One Labour MP describes the comment as 'inexcusable', while another says he is 'sickened'

Rob Merrick
Deputy Political Editor
Friday 24 August 2018 18:53 BST
Jeremy Corbyn releases video apologising for antisemitism in the Labour party

Jeremy Corbyn is embroiled in a fresh antisemitism row after he was filmed claiming Zionists in Britain “don’t understand English irony”.

Some Labour MPs reacted with horror when the video footage, from a speech given in 2013, emerged with one describing the comment as “inexcusable” and another saying he was “sickened”.

A leading Jewish charity accused the Labour leader of “unambiguous antisemitic hate” after he was caught on camera making his remarks at a pro-Palestinian event.

Labour was forced into a damage limitation exercise, with key ally John McDonnell insisting Mr Corbyn’s words had been “taken out of context”.

A spokeswoman for the party leader, meanwhile, said Mr Corbyn had been “referring to a group of pro-Israel activists”, Jewish and non-Jewish.

The fresh controversy blew up at a time when the Labour leader has spent weeks being dogged by allegations of antisemitism, sparked in part by Labour’s refusal to adopt a full international definition of the term.

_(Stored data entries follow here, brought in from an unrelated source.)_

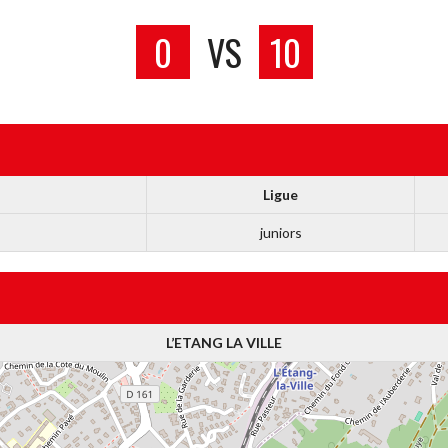
0
VS
10
Ligue
juniors
L’ETANG LA VILLE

In the contentious excerpt, Mr Corbyn praised a speech by Manuel Hassassian, the Palestinian Authority representative to the UK, as an “incredibly powerful” account of the history of Palestine.

He then said: “This was dutifully recorded by the, thankfully silent, Zionists who were in the audience on that occasion, and then came up and berated him afterwards for what he had said.

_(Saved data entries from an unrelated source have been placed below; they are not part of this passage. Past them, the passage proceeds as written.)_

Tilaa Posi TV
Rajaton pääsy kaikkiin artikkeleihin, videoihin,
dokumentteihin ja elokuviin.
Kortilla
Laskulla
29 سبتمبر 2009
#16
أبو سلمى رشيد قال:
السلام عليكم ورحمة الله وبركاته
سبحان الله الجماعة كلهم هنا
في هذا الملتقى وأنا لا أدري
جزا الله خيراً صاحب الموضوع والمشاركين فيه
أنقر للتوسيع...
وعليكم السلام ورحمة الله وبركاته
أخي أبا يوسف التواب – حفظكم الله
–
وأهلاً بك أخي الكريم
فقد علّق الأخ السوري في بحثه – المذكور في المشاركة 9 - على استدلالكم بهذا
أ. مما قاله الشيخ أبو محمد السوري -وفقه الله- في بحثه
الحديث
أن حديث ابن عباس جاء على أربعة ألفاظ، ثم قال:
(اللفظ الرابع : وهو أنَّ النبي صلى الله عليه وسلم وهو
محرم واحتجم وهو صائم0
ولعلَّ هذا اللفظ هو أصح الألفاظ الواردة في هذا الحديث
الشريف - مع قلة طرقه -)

“They clearly have two problems. One is that they don’t want to study history, and secondly, having lived in this country for a very long time, probably all their lives, [they] don’t understand English irony either.

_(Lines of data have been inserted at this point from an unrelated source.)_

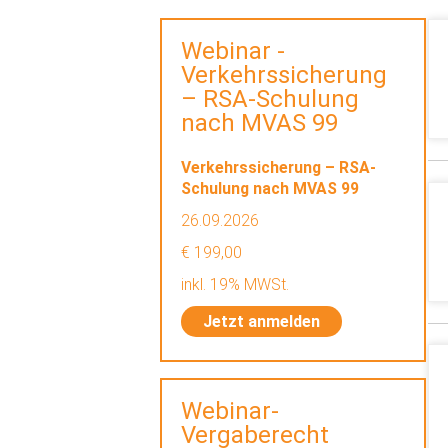
Webinar -
Verkehrssicherung
– RSA-Schulung
nach MVAS 99
Verkehrssicherung – RSA-
Schulung nach MVAS 99
26.09.2026
€ 199,00
inkl. 19% MWSt.
Jetzt anmelden
Webinar-
Vergaberecht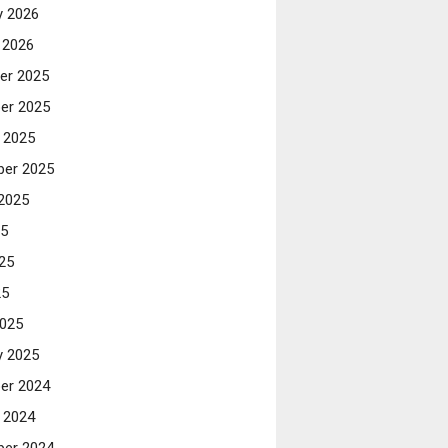
y 2026
 2026
er 2025
er 2025
 2025
er 2025
2025
25
25
25
025
y 2025
er 2024
 2024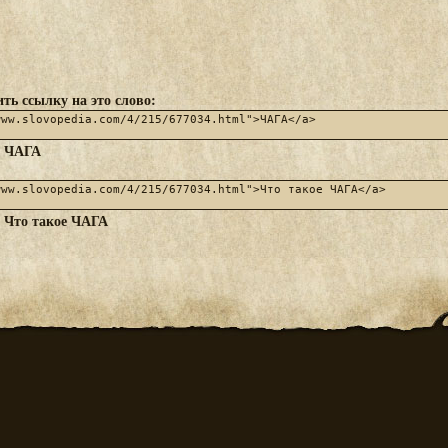
ть ссылку на это слово:
ЧАГА
:
Что такое ЧАГА
: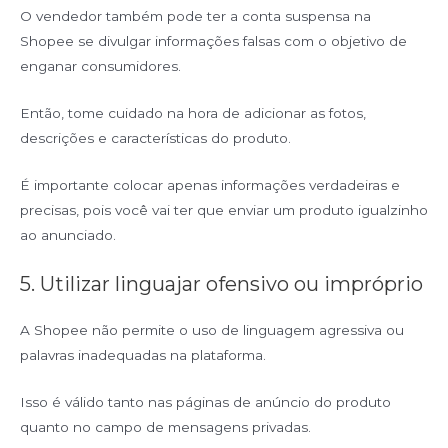
O vendedor também pode ter a conta suspensa na
Shopee se divulgar informações falsas com o objetivo de
enganar consumidores.
Então, tome cuidado na hora de adicionar as fotos,
descrições e características do produto.
É importante colocar apenas informações verdadeiras e
precisas, pois você vai ter que enviar um produto igualzinho
ao anunciado.
5. Utilizar linguajar ofensivo ou impróprio
A Shopee não permite o uso de linguagem agressiva ou
palavras inadequadas na plataforma.
Isso é válido tanto nas páginas de anúncio do produto
quanto no campo de mensagens privadas.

“Manuel does understand English irony, and uses it very effectively. So I think they needed two lessons, which we can perhaps help them with.”

Luciana Berger, a prominent Labour MP, condemned “inexcusable comments” which made her feel “unwelcome in my own party”, adding: “I’ve lived in Britain all my life and I don’t need any lessons in history [or] irony.”

Her colleague Mike Gapes said he was in “total solidarity” with Ms Berger, and that he was “sickened by the racism and antisemitism at the top of our party”.

Another Labour MP – Wes Streeting – said Mr Corbyn’s language was “inexcusable and abhorrent”, adding: “I wasn’t silent when Boris Johnson insulted my Muslim constituents and I won’t remain silent when Labour’s leader insults my Jewish constituents. This is plain wrong.”

In her report on antisemitism in the Labour party, commissioned by Mr Corbyn two years ago, Baroness Chakrabarti described “Zionist” as a term of abuse for Jews.

But Mr McDonnell insisted: “I think this has all been taken out of context.

“Whatever Jeremy has said throughout the years has always been about how to secure peace, particularly within the Middle East, and also peace with justice for all concerned – both members of the Jewish community and also members of the Palestinian community.

“In that context, Jeremy has devoted his life [to peace], so I think [to] take expressions out of context in that way are not helping.”

A spokesperson for Mr Corbyn said: “At this event, he was referring to a group of pro-Israel activists misunderstanding and then criticising the Palestinian ambassador for a speech at a separate event, about the occupation of the West Bank.”